#### WORK TO COMPLETE:
Return exactly, and only, the lines from the line containing "terá que pagar R$ 4 mil a" through the final line of the records below, both included.

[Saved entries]
++++++++++++++++++++
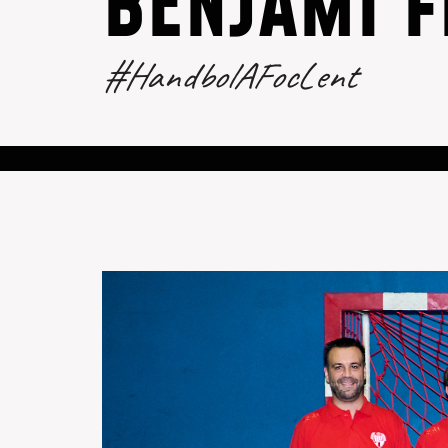
BENJAMÍ F
#HandbolAFocLent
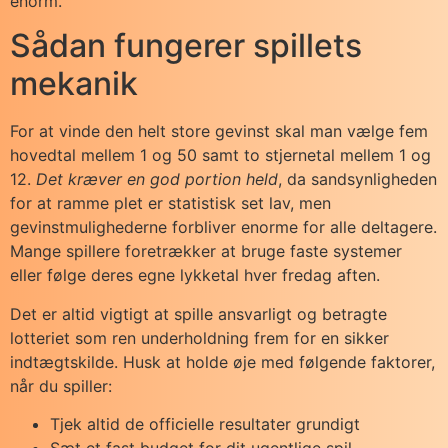
enorm.
Sådan fungerer spillets
mekanik
For at vinde den helt store gevinst skal man vælge fem
hovedtal mellem 1 og 50 samt to stjernetal mellem 1 og
12.
Det kræver en god portion held
, da sandsynligheden
for at ramme plet er statistisk set lav, men
gevinstmulighederne forbliver enorme for alle deltagere.
Mange spillere foretrækker at bruge faste systemer
eller følge deres egne lykketal hver fredag aften.
Det er altid vigtigt at spille ansvarligt og betragte
lotteriet som ren underholdning frem for en sikker
indtægtskilde. Husk at holde øje med følgende faktorer,
når du spiller:
Tjek altid de officielle resultater grundigt
Sæt et fast budget for dit ugentlige spil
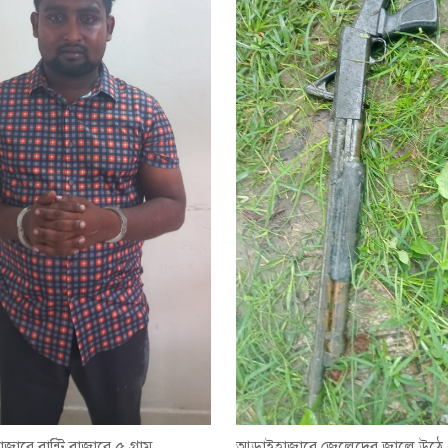
জারে বান্টি বাজারে ৫ গ্রাম
আড়াইহাজারে জেলেদের জালে উঠ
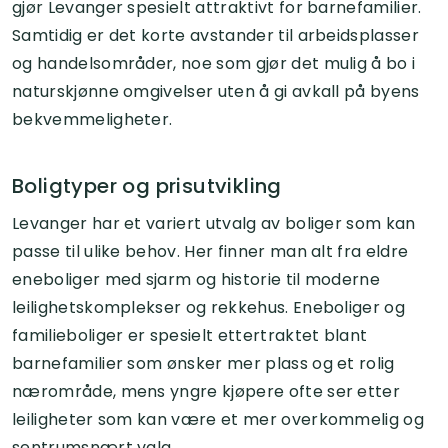
gjør Levanger spesielt attraktivt for barnefamilier.
Samtidig er det korte avstander til arbeidsplasser
og handelsområder, noe som gjør det mulig å bo i
naturskjønne omgivelser uten å gi avkall på byens
bekvemmeligheter.
Boligtyper og prisutvikling
Levanger har et variert utvalg av boliger som kan
passe til ulike behov. Her finner man alt fra eldre
eneboliger med sjarm og historie til moderne
leilighetskomplekser og rekkehus. Eneboliger og
familieboliger er spesielt ettertraktet blant
barnefamilier som ønsker mer plass og et rolig
nærområde, mens yngre kjøpere ofte ser etter
leiligheter som kan være et mer overkommelig og
sentrumsnært valg.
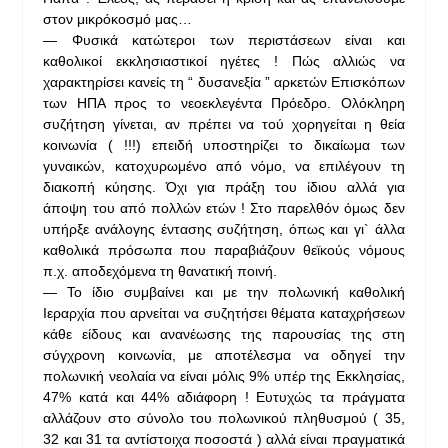
στον μικρόκοσμό μας…
— Φυσικά κατώτεροι των περιστάσεων είναι και
καθολικοί εκκλησιαστικοί ηγέτες ! Πώς αλλιώς να
χαρακτηρίσει κανείς τη “ δυσανεξία ” αρκετών Επισκόπων
των ΗΠΑ προς το νεοεκλεγέντα Πρόεδρο. Ολόκληρη
συζήτηση γίνεται, αν πρέπει να τού χορηγείται η θεία
κοινωνία ( !!!) επειδή υποστηρίζει το δικαίωμα των
γυναικών, κατοχυρωμένο από νόμο, να επιλέγουν τη
διακοπή κύησης. Όχι για πράξη του ίδιου αλλά για
άποψη του από πολλών ετών ! Στο παρελθόν όμως δεν
υπήρξε ανάλογης έντασης συζήτηση, όπως και γι` άλλα
καθολικά πρόσωπα που παραβιάζουν θεϊκούς νόμους
π.χ. αποδεχόμενα τη θανατική ποινή.
— Το ίδιο συμβαίνει και με την πολωνική καθολική
Ιεραρχία που αρνείται να συζητήσει θέματα καταχρήσεων
κάθε είδους και ανανέωσης της παρουσίας της στη
σύγχρονη κοινωνία, με αποτέλεσμα να οδηγεί την
πολωνική νεολαία να είναι μόλις 9% υπέρ της Εκκλησίας,
47% κατά και 44% αδιάφορη ! Ευτυχώς τα πράγματα
αλλάζουν στο σύνολο του πολωνικού πληθυσμού ( 35,
32 και 31 τα αντίστοιχα ποσοστά ) αλλά είναι πραγματικά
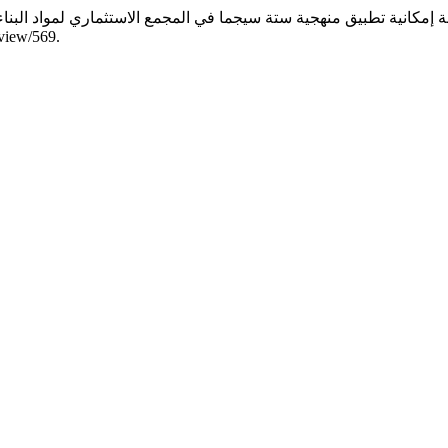
مكانية تطبيق منهجية ستة سيجما في المجمع الاستثماري لمواد البناء
الوصول أغسطس 7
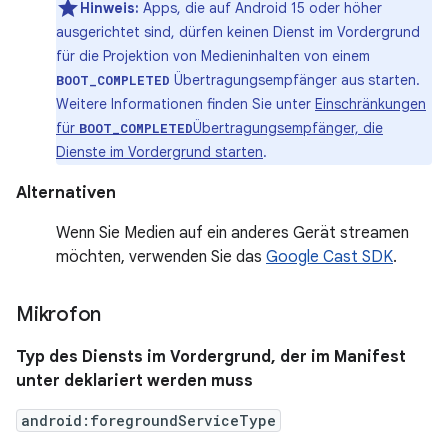
Hinweis:
Apps, die auf Android 15 oder höher
ausgerichtet sind, dürfen keinen Dienst im Vordergrund
für die Projektion von Medieninhalten von einem
Übertragungsempfänger aus starten.
BOOT_COMPLETED
Weitere Informationen finden Sie unter
Einschränkungen
für
Übertragungsempfänger, die
BOOT_COMPLETED
Dienste im Vordergrund starten
.
Alternativen
Wenn Sie Medien auf ein anderes Gerät streamen
möchten, verwenden Sie das
Google Cast SDK
.
Mikrofon
Typ des Diensts im Vordergrund, der im Manifest
unter deklariert werden muss
android:foregroundServiceType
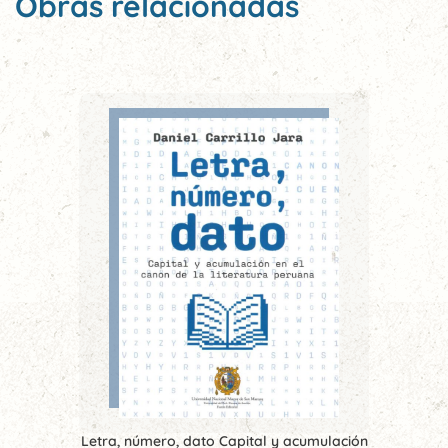
Obras relacionadas
Letra, número, dato Capital y acumulación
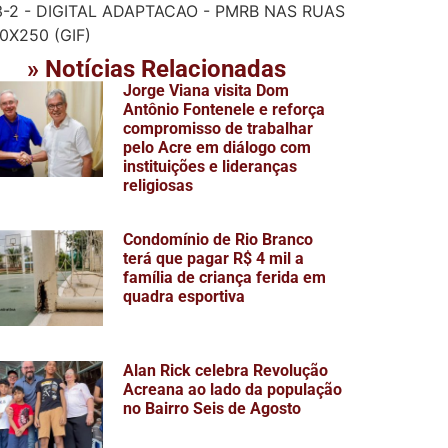
» Notícias Relacionadas
Jorge Viana visita Dom
Antônio Fontenele e reforça
compromisso de trabalhar
pelo Acre em diálogo com
instituições e lideranças
religiosas
Condomínio de Rio Branco
terá que pagar R$ 4 mil a
família de criança ferida em
quadra esportiva
Alan Rick celebra Revolução
Acreana ao lado da população
no Bairro Seis de Agosto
++++++++++++++++++++
#### ANSWER TO THIS TASK:
terá que pagar R$ 4 mil a
família de criança ferida em
quadra esportiva
Alan Rick celebra Revolução
Acreana ao lado da população
no Bairro Seis de Agosto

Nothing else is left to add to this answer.